Après moi le déluge

Billet d’humeur

Numéro53 WEB Humeur N.Coulon

Par Nathalie Coulon

« Après moi le déluge » avait-elle clamé en quittant le stand de poisson à la criée, où elle venait de s’acheter quatre belles langoustes. Qu’est-ce que j’avais aimé cette femme complètement vivante et intempestive. La soixantaine ni rugissante ni brinquebalante, elle était arrivée avec sa petite voiture de sport en jean’s et basket, une chemise blanche très chic. Elle s’était garée là tout près de l’étalage du poissonnier sur ce parking des quais, le long du bord de mer à l’entrée de la ville. Il était tôt ce matin- là, le soleil tapait déjà. Je m’étais levée d’humeur gourmande me disant que j’allais cuisiner de la lotte, du chapon, je ne savais pas encore. Le poissonnier avait déjà ses bacs bien remplis et les pêcheurs de
la famille déballaient leur pêche locale, j’attendais mon tour lorsque je la vis partir. «Après moi le déluge » et j’en fis ma devise ce jour d’été, il y a 10 ans. Après tout et pourquoi pas, de passage sur cette belle planète pourquoi ne pas céder aux péchés capitaux ?

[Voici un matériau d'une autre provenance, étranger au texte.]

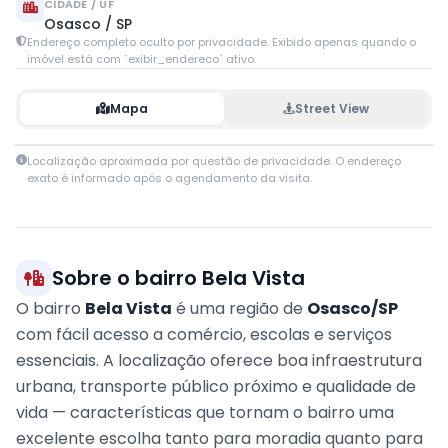
CIDADE / UF
Osasco / SP
Endereço completo oculto por privacidade. Exibido apenas quando o
imóvel está com `exibir_endereco` ativo.
Mapa
Street View
Leaflet
|
© OpenStreetMap contributors
Localização aproximada por questão de privacidade. O endereço
+
exato é informado após o agendamento da visita.
−
Sobre o bairro Bela Vista
O bairro
Bela Vista
é uma região de
Osasco/SP
com fácil acesso a comércio, escolas e serviços
essenciais. A localização oferece boa infraestrutura
urbana, transporte público próximo e qualidade de
vida — características que tornam o bairro uma
excelente escolha tanto para moradia quanto para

Il convient bien entendu d’apprécier les péchés selon leur gravité. Mon court passage dans les salles poussiéreuses du presbytère et sur les bancs des catéchistes m’aura valu de savoir d’ailleurs et en premier qu’ils existaient des péchés mortels aussi : Ô grand Dieu !

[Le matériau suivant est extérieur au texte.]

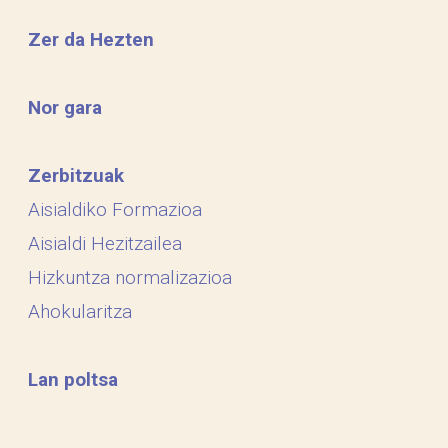
Zer da Hezten
Nor gara
Zerbitzuak
Aisialdiko Formazioa
Aisialdi Hezitzailea
Hizkuntza normalizazioa
Ahokularitza
Lan poltsa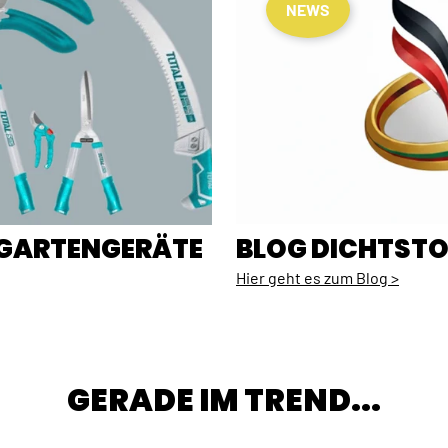
NEWS
E GARTENGERÄTE
BLOG DICHTSTO
Hier geht es zum Blog >
GERADE IM TREND...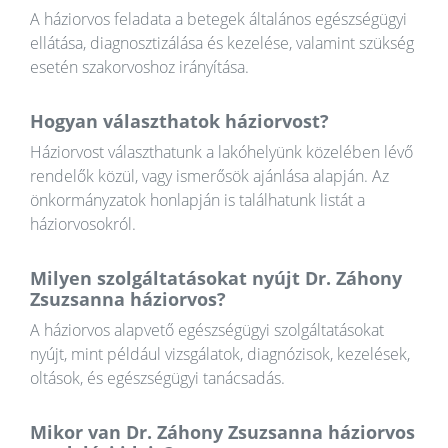
A háziorvos feladata a betegek általános egészségügyi
ellátása, diagnosztizálása és kezelése, valamint szükség
esetén szakorvoshoz irányítása.
Hogyan választhatok háziorvost?
Háziorvost választhatunk a lakóhelyünk közelében lévő
rendelők közül, vagy ismerősök ajánlása alapján. Az
önkormányzatok honlapján is találhatunk listát a
háziorvosokról.
Milyen szolgáltatásokat nyújt Dr. Záhony
Zsuzsanna háziorvos?
A háziorvos alapvető egészségügyi szolgáltatásokat
nyújt, mint például vizsgálatok, diagnózisok, kezelések,
oltások, és egészségügyi tanácsadás.
Mikor van Dr. Záhony Zsuzsanna háziorvos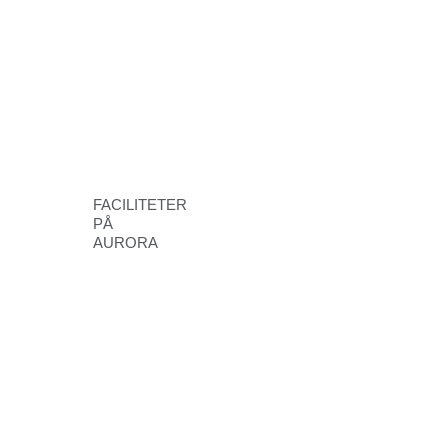
FACILITETER
PÅ
AURORA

Le poids de l’héritage insulaire entre superstition et bondieuserie mêlant amour des siens et angoisses morbides donnant une signification mystique à chaque acte accompli au quotidien n’allégeant en rien la culpabilité. Une grand-mère paternelle à qui je dois aussi un solennel hommage. Santa, confite en dévotion, élevée au couvent des sœurs d’Erbalunga au temps béni des colonies où leurs parents s’embarquant pour des terres lointaines confiaient leurs enfants à l’Église pour parfaire leur éducation, essayait de me convertir tendrement à son amour du père éternel, à ses croyances et ses prières. Entre «occhjiu», magie et grigri rapportés d’Indochine, mon karma était alors tout tracé. Se détacher alors des liens du sang pour emprunter son propre chemin sereinement sans pour autant piétiner la Voie lactée allait être périlleux : devrions-nous un jour nous résigner à ne pas subir la tentation sous peine d’une quelconque sentence moralisatrice ou religieuse ? Un dilemme permanent nous infligeant de rentrer dans les rangs souvent étroits de la société.

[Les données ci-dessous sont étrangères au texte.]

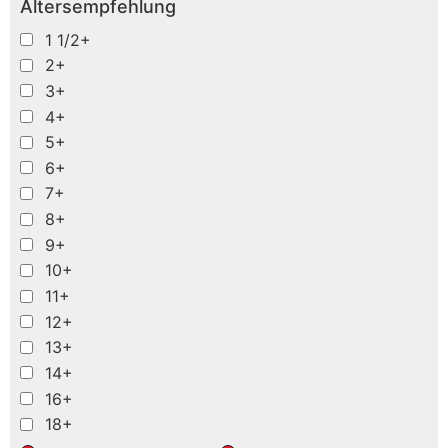
Altersempfehlung
1 1/2+
2+
3+
4+
5+
6+
7+
8+
9+
10+
11+
12+
13+
14+
16+
18+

La gourmandise, les mensonges pieux, l’intempérance et les blasphèmes. « Que celui qui n’a jamais péché lui jette la première pierre.» Le bon ton sociétal est à la franchise, à l’aveu, à la psychanalyse qui voudrait tout disséquer. L’époque nous voudrait parfaitement perfect, aseptisé. L’heure est au no vice pour les novices sans doute… Terrible est l’époque dans laquelle nous avançons, robotisés. Ne succombant presque plus à la tentation, à l’exception de quelques retors ventripotents qui ne se refusent pas grand-chose et comme ils ont raison. Les péchés capitaux ou l’évolution en temps réel: la gourmandise soit sans gluten, sans lactose et sans viande sinon c’est péché. Se convertir au lait de brebis, la vache cet animal sacré devenu diabolique… Et les femmes jugées, pointées du doigt: trop vieilles, trop grosses, trop maigres. À quel péché se seraient-elles données pour en arriver là? Le couple Macron. Oh! Sacrilège! Et les réseaux sociaux, la cellule de veille déversant sa bile fielleuse : Brigitte, la pécheresse ! Le rétro- pédalage ambiant puant, sans aura, très peu pour moi.
Je me laisserais bien délicatement céder au péché, voyez-vous et en toute honnêteté sans aucune dissimulation mais mon grand combat au jour le jour est de ne pas céder au désarroi, ne plus avancer et me faire dicter une pseudo morale infâme celle des tout-puissants, des talibans. Eux, à Manchester, quel péché mortel avaient-ils commis pour périr de clous et de sang ?… Ô monde cruel, je veux du beau, du bon. Relire Camus et son mythe de Sisyphe, Dante La Divina Commedia… Inferno Purgatorio e Paradiso. « Après moi le déluge » et cette vie, cette traversée du désert. À vous, à Manchester que la terre vous soit légère. Soupir.